Media company second-quarter earnings are likely to be overshadowed by merger speculation. One analyst, Todd Juenger of Sanford C. Bernstein went so far as to call the earnings reports “essentially irrelevant” in the wake of 21st Century Fox’s takeover bid for Time Warner.

Media stocks had been rising steadily as a group for the past three years, but worries about consumers going over the top and signs the ad market may be weakening were making picking winners and losers in the industry trickier based on fundamentals. Now, however, it’s all about figuring out which companies will be bought and which ones sold.

“This was not supposed to be a great quarter,” said Michael Nathanson of MoffettNathanson Research. “Ratings for the group are not great. Scatter in June was kind of soft. We can tell advertising growth this quarter won’t be impressive. And then all of a sudden, the deal happens, and it all takes a back seat to M&A speculation.”

Nathanson noted that there was a similar pattern when cable and satellite companies started consolidating last year. To some degree, the consolidation of distributors is contributing to the merger speculation about programmers.

During this year’s earnings conference calls, Nathanson expects his analyst colleagues to pepper executives with questions about whether they feel they are big enough to compete in an increasingly competitive landscape— “Without a doubt,” he says. And he expects most will say they’re happy with the size they’re at now.

“We had our investors’ conference in May and we asked all the CEOs out there [about consolidation] and they said they were fine,” Nathanson said. “But those denials aren’t going to change the speculation, right?”

In fact, last week, the third question asked during Comcast’s second-quarter earnings call was about whether or not the company felt it needed to increase its content assets. “We certainly don’t think we need to bulk up in content,” Steve Burke, CEO of Comcast’s NBCU unit replied. Comcast helped kick off speculation about programmers merging when it agreed to acquire Time Warner Cable. And NBCU won’t have to worry as much as other programmers about having to face off against the combined might of Comcast and Time Warner Cable because they’ll be corporate siblings.
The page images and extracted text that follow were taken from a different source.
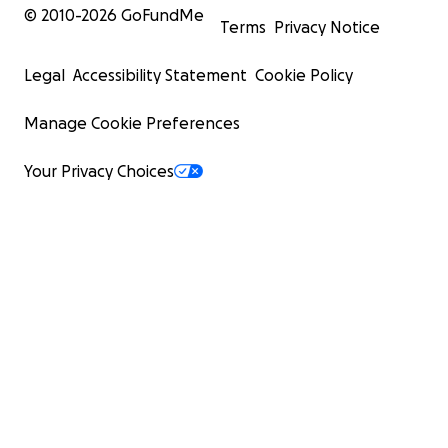
© 2010-
2026
GoFundMe
Terms
Privacy Notice
Legal
Accessibility Statement
Cookie Policy
Manage Cookie Preferences
Your Privacy Choices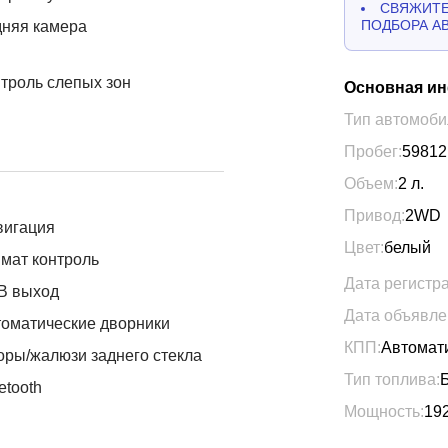
СВЯЖИТЕ
ПОДБОРА А
дняя камера
троль слепых зон
Основная и
Тип автомоби
Пробег:
59812
Объем:
2
л.
Привод:
2WD
вигация
Цвет:
белый
мат контроль
Дата регистр
B выход
Дата объявле
оматические дворники
КПП:
Автомат
ры/жалюзи заднего стекла
Тип топлива:
etooth
Мощность:
19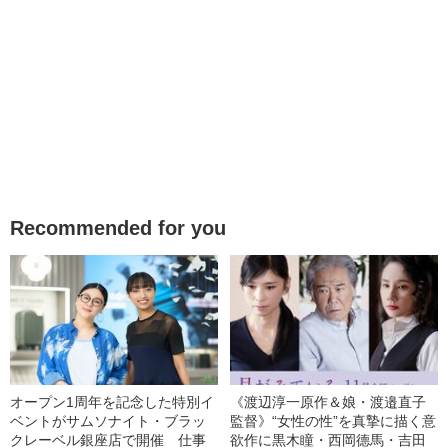
Recommended for you
オープン1周年を記念した特別イ
《渡辺淳一原作＆娘・渡邉直子
ベントがサムソナイト・ブラッ
監督》“女性の性”を真摯に描く意
クレーベル銀座店で開催 仕事
欲作に黒木瞳・西岡德馬・吉田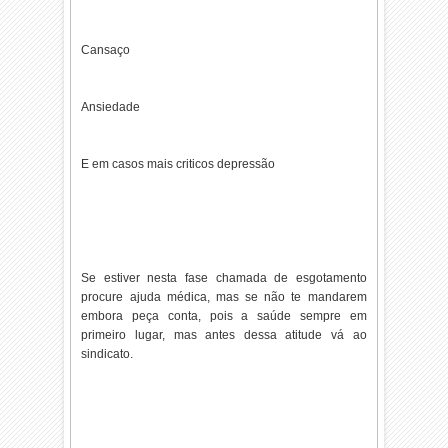
Cansaço
Ansiedade
E em casos mais criticos depressão
Se estiver nesta fase chamada de esgotamento
procure ajuda médica, mas se não te mandarem
embora peça conta, pois a saúde sempre em
primeiro lugar, mas antes dessa atitude vá ao
sindicato.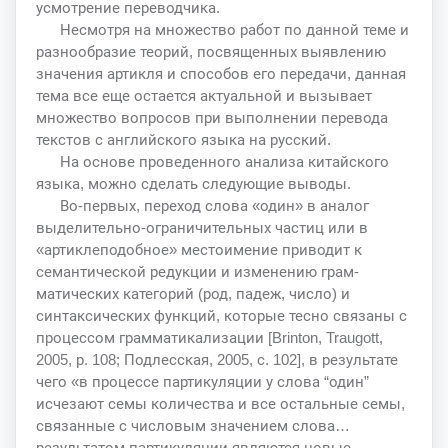
усмотрение переводчика.
Несмотря на множество работ по данной теме и
разнообразие теорий, посвященных выявлению
значения артикля и способов его передачи, данная
тема все еще остается актуальной и вызывает
множество вопросов при выполнении перевода
текстов с английского языка на русский.
На основе проведенного анализа китайского
языка, можно сделать следующие выводы.
Во-первых, переход слова «один» в аналог
выделительно-ограничительных частиц или в
«артиклеподобное» местоимение приводит к
семантической редукции и изменению грам-
матических категорий (род, падеж, число) и
синтаксических функций, которые тесно связаны с
процессом грамматикализации [Brinton, Traugott,
2005, р. 108; Подлесская, 2005, с. 102], в результате
чего «в процессе партикуляции у слова “один”
исчезают семы количества и все остальные семы,
связанные с числовым значением слова…
результатом партикуляции являются новые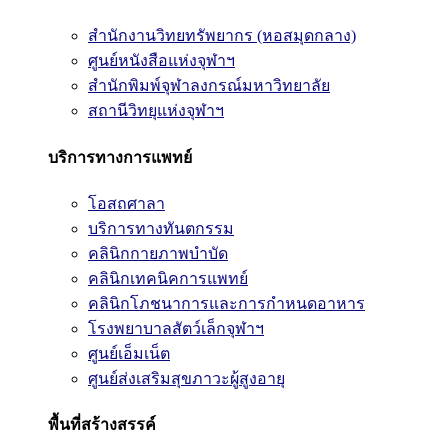
สำนักงานวิทยทรัพยากร (หอสมุดกลาง)
ศูนย์หนังสือแห่งจุฬาฯ
สำนักพิมพ์จุฬาลงกรณ์มหาวิทยาลัย
สถานีวิทยุแห่งจุฬาฯ
บริการทางการแพทย์
โอสถศาลา
บริการทางทันตกรรม
คลินิกกายภาพบำบัด
คลินิกเทคนิคการแพทย์
คลินิกโภชนาการและการกำหนดอาหาร
โรงพยาบาลสัตว์เล็กจุฬาฯ
ศูนย์เอ็มเน็ต
ศูนย์ส่งเสริมสุขภาวะผู้สูงอายุ
พื้นที่สร้างสรรค์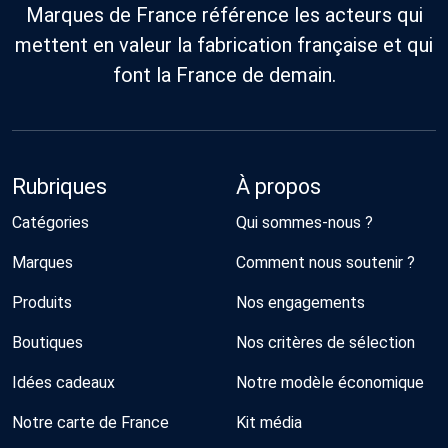
Marques de France référence les acteurs qui
mettent en valeur la fabrication française et qui
font la France de demain.
Rubriques
À propos
Catégories
Qui sommes-nous ?
Marques
Comment nous soutenir ?
Produits
Nos engagements
Boutiques
Nos critères de sélection
Idées cadeaux
Notre modèle économique
Notre carte de France
Kit média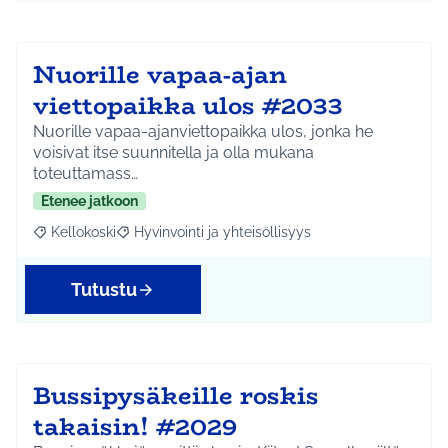
Nuorille vapaa-ajan
viettopaikka ulos #2033
Nuorille vapaa-ajanviettopaikka ulos, jonka he
voisivat itse suunnitella ja olla mukana
toteuttamass…
Etenee jatkoon
Kellokoski
Hyvinvointi ja yhteisöllisyys
Rajaa tulokset aihepiirin mukaan: Kellokoski
Rajaa tulokset teeman mukaan: Hyvinvointi ja yhtei
Tutustu
Bussipysäkeille roskis
takaisin! #2029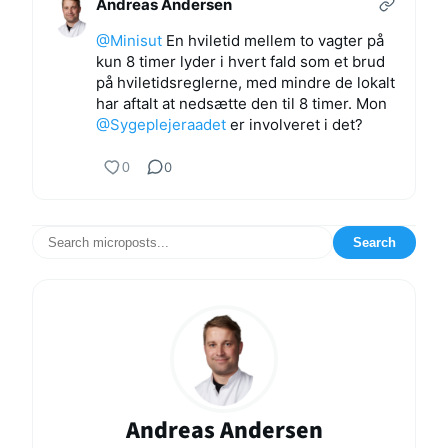
Andreas Andersen
@Minisut
En hviletid mellem to vagter på
kun 8 timer lyder i hvert fald som et brud
på hviletidsreglerne, med mindre de lokalt
har aftalt at nedsætte den til 8 timer. Mon
@Sygeplejeraadet
er involveret i det?
0
0
Search
Andreas Andersen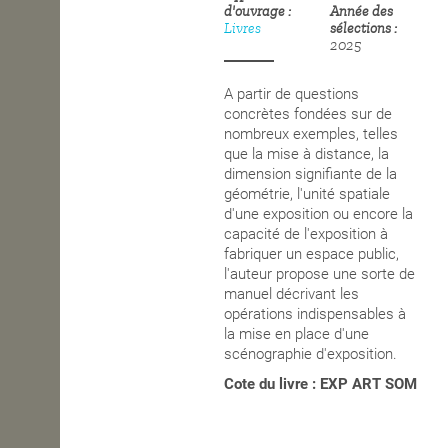
d'ouvrage
Année des
Livres
sélections
OPEN SCHOOL
2025
A partir de questions
CONTACTS
concrètes fondées sur de
nombreux exemples, telles
que la mise à distance, la
dimension signifiante de la
géométrie, l'unité spatiale
d'une exposition ou encore la
capacité de l'exposition à
fabriquer un espace public,
l'auteur propose une sorte de
manuel décrivant les
opérations indispensables à
la mise en place d'une
scénographie d'exposition.
Cote du livre : EXP ART SOM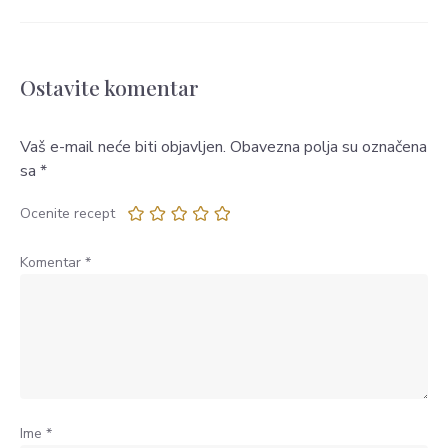
Ostavite komentar
Vaš e-mail neće biti objavljen.
Obavezna polja su označena
sa
*
Ocenite recept
Komentar
*
Ime
*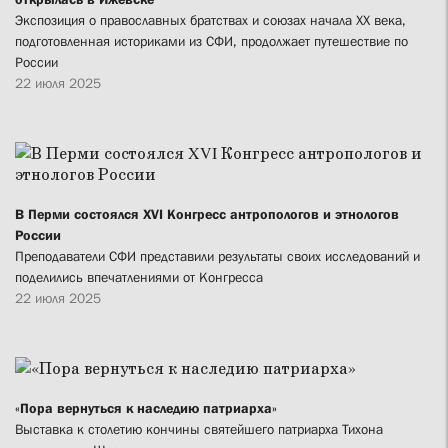
Экспозиция о православных братствах и союзах начала XX века,
подготовленная историками из СФИ, продолжает путешествие по
России
22 июля 2025
В Перми состоялся XVI Конгресс антропологов и этнологов
России
Преподаватели СФИ представили результаты своих исследований и
поделились впечатлениями от Конгресса
22 июля 2025
«Пора вернуться к наследию патриарха»
Выставка к столетию кончины святейшего патриарха Тихона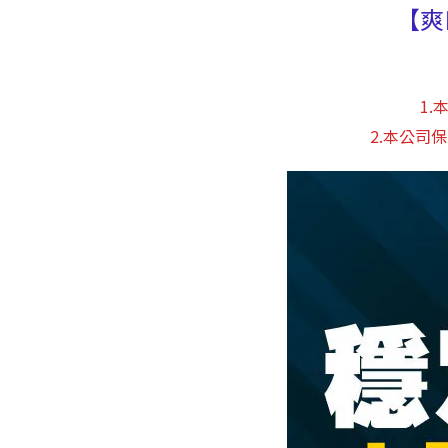
【爽
1
2.本公司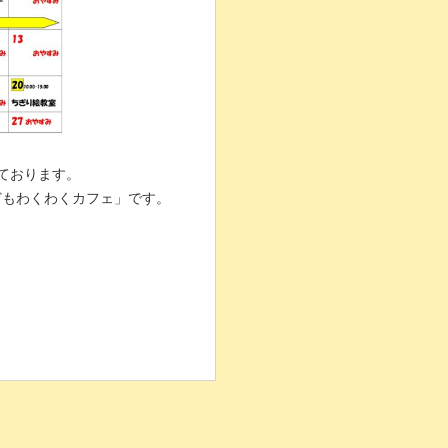
しております。
どもわくわくカフェ」です。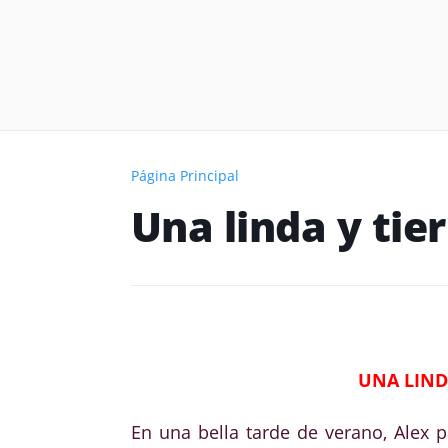
Página Principal
Una linda y tie
UNA LIND
En una bella tarde de verano, Alex 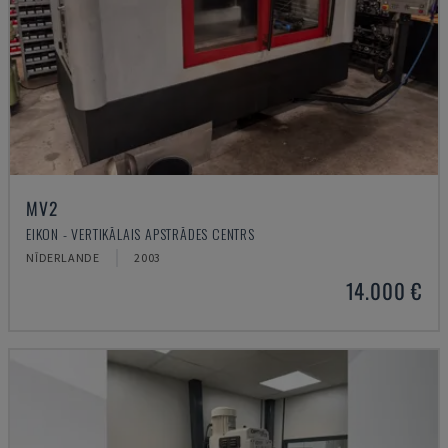
MV2
EIKON - VERTIKĀLAIS APSTRĀDES CENTRS
NĪDERLANDE
2003
14.000 €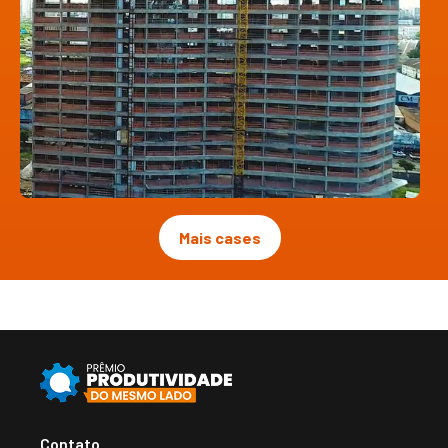
Mais cases
Contato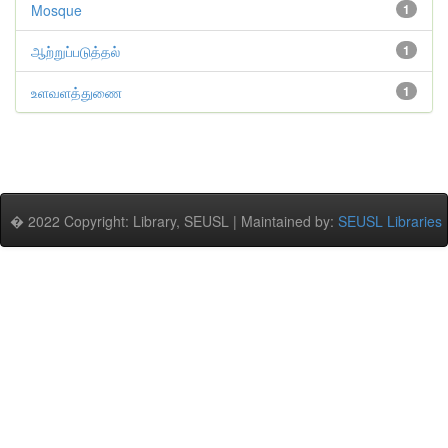
Mosque
1
ஆற்றுப்படுத்தல்
1
உளவளத்துணை
1
� 2022 Copyright: Library, SEUSL | Maintained by:
SEUSL Libraries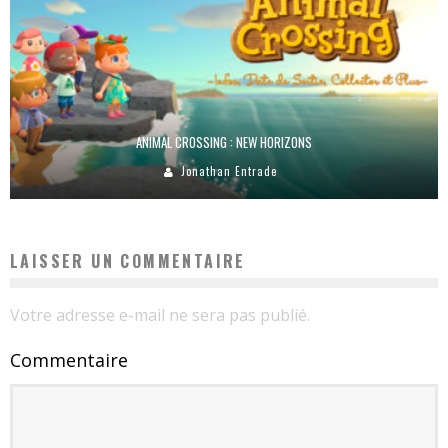
ANIMAL CROSSING : NEW HORIZONS
Jonathan Entrade
LAISSER UN COMMENTAIRE
Votre adresse e-mail ne sera pas publié.
Commentaire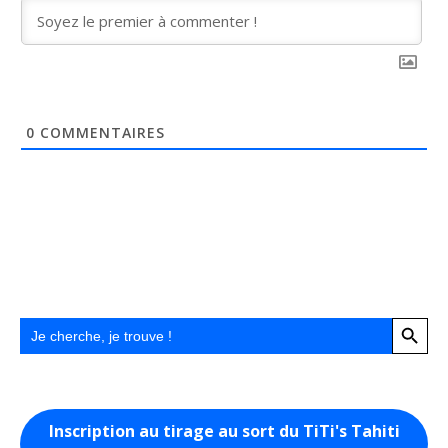
0
COMMENTAIRES
Search Button
Search
for:
Inscription au tirage au sort du TiTi's Tahiti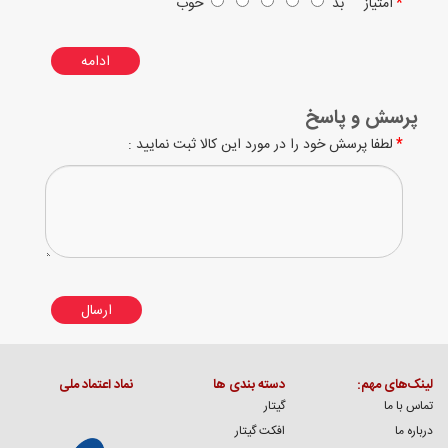
امتیاز
بد
خوب
ادامه
پرسش و پاسخ
لطفا پرسش خود را در مورد این کالا ثبت نمایید :
ارسال
لینک‌های مهم:
دسته بندی ها
نماد اعتماد ملی
تماس با ما
گیتار
درباره ما
افکت گیتار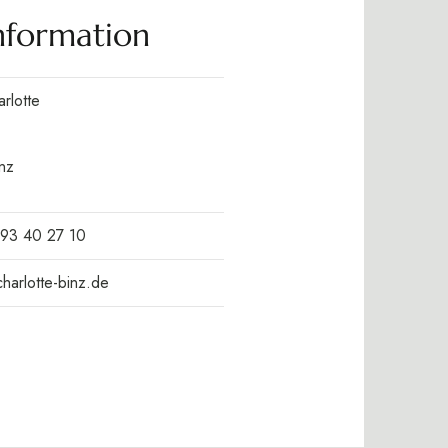
nformation
rlotte
nz
393 40 27 10
harlotte-binz.de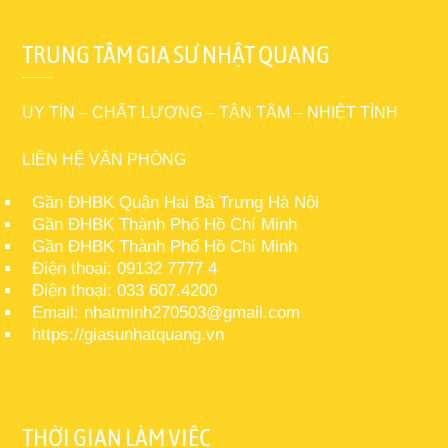
TRUNG TÂM GIA SƯ NHẬT QUANG
UY TÍN – CHẤT LƯỢNG – TẬN TÂM – NHIỆT TÌNH
LIÊN HỆ VĂN PHÒNG
Gần ĐHBK Quận Hai Bà Trưng Hà Nội
Gần ĐHBK Thành Phố Hồ Chí Minh
Gần ĐHBK Thành Phố Hồ Chí Minh
Điện thoại: 09132 7777 4
Điện thoại: 033 607.4200
Email: nhatminh270503@gmail.com
https://giasunhatquang.vn
THỜI GIAN LÀM VIỆC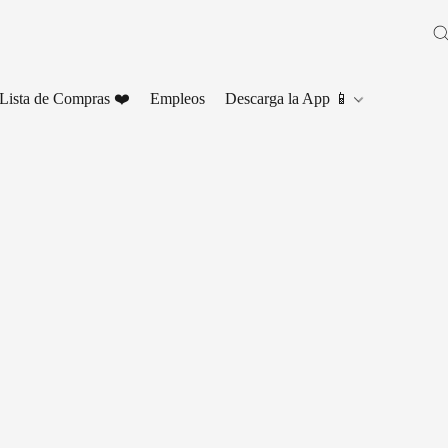
Lista de Compras ❤️
Empleos
Descarga la App 📱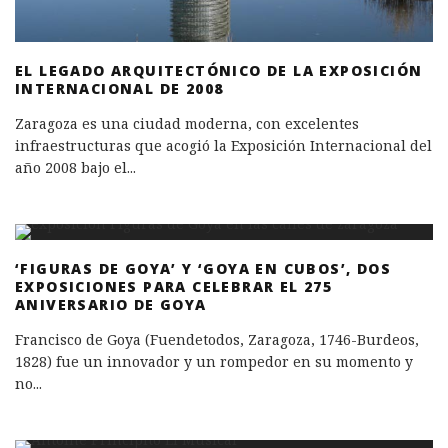
EL LEGADO ARQUITECTÓNICO DE LA EXPOSICIÓN
INTERNACIONAL DE 2008
Zaragoza es una ciudad moderna, con excelentes
infraestructuras que acogió la Exposición Internacional del
año 2008 bajo el
...
‘FIGURAS DE GOYA’ Y ‘GOYA EN CUBOS’, DOS
EXPOSICIONES PARA CELEBRAR EL 275
ANIVERSARIO DE GOYA
Francisco de Goya (Fuendetodos, Zaragoza, 1746-Burdeos,
1828) fue un innovador y un rompedor en su momento y
no
...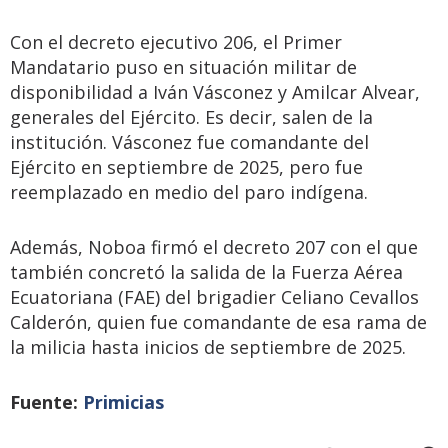
Con el decreto ejecutivo 206, el Primer
Mandatario puso en situación militar de
disponibilidad a Iván Vásconez y Amilcar Alvear,
generales del Ejército. Es decir, salen de la
institución. Vásconez fue comandante del
Ejército en septiembre de 2025, pero fue
reemplazado en medio del paro indígena.
Además, Noboa firmó el decreto 207 con el que
también concretó la salida de la Fuerza Aérea
Ecuatoriana (FAE) del brigadier Celiano Cevallos
Calderón, quien fue comandante de esa rama de
la milicia hasta inicios de septiembre de 2025.
Fuente:
Primicias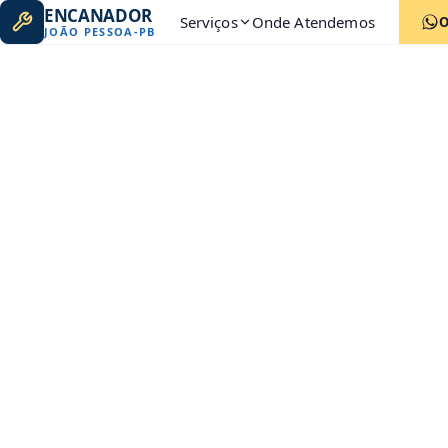
ENCANADOR
Serviços
Onde Atendemos
JOÃO PESSOA
-
PB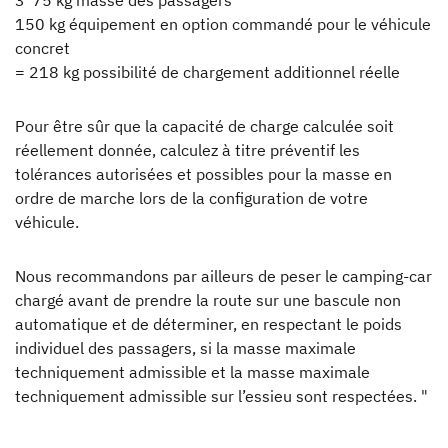
3*75 kg masse des passagers
150 kg équipement en option commandé pour le véhicule
concret
= 218 kg possibilité de chargement additionnel réelle
Pour être sûr que la capacité de charge calculée soit
réellement donnée, calculez à titre préventif les
tolérances autorisées et possibles pour la masse en
ordre de marche lors de la configuration de votre
véhicule.
Nous recommandons par ailleurs de peser le camping-car
chargé avant de prendre la route sur une bascule non
automatique et de déterminer, en respectant le poids
individuel des passagers, si la masse maximale
techniquement admissible et la masse maximale
techniquement admissible sur l’essieu sont respectées. "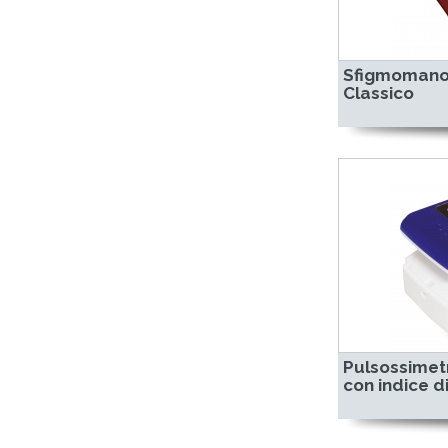
Sfigmomano
Classico
Pulsossimetr
con indice d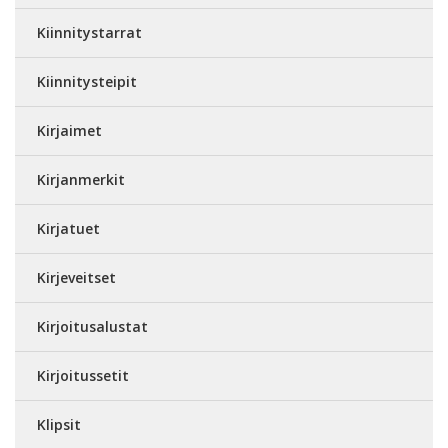
Kiinnitystarrat
Kiinnitysteipit
Kirjaimet
Kirjanmerkit
Kirjatuet
Kirjeveitset
Kirjoitusalustat
Kirjoitussetit
Klipsit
Nathanson and Juenger noted that bad earnings could be good news during a merger frenzy because it makes companies easier to buy. “[Time Warner] is in the perverse situation where the worse their quarterly results, the better the stock will react [because it increases likelihood of a deal],” Juenger said in his report. “To a lesser degree, the same could be true for any of the companies considered ‘in play,’” which includes Scripps Networks Interactive, AMC Networks, Discovery Communications or, really, the entire sector. “Weakness across the board would strengthen the urgency for companies to combine and become stronger.”

And with distributor consolidation likely to slow sub fee growth, and ad revenue declining, floating merger deals is a way to change what investors are thinking about, Nathanson said.

Time Warner and 21st Century Fox both report earnings on August 6. Nathanson expects that during those calls, Time Warner execs will say the Fox bid undervalues the company’s growth potential, while Fox execs will say the deal will take them to a new level. “Time Warner’s going to talk about how the timing is just wrong, and Fox will talk about why the time is right,” Nathanson said.

Nathanson added that he believes Fox will eventually acquire Time Warner, and he doesn’t expect another media company to swoop in with a better deal. As for a non-traditional buyer, such as Google, he’s skeptical: “That’s the great white hope. At this point, I’ve not seen it yet.”

Nor does Nathanson expect another megadeal to happen. “At the end of the day, I don’t know who is available to do deals,” he said. Not that that will stop the speculation. “Both you and I will have a lot more to write about.”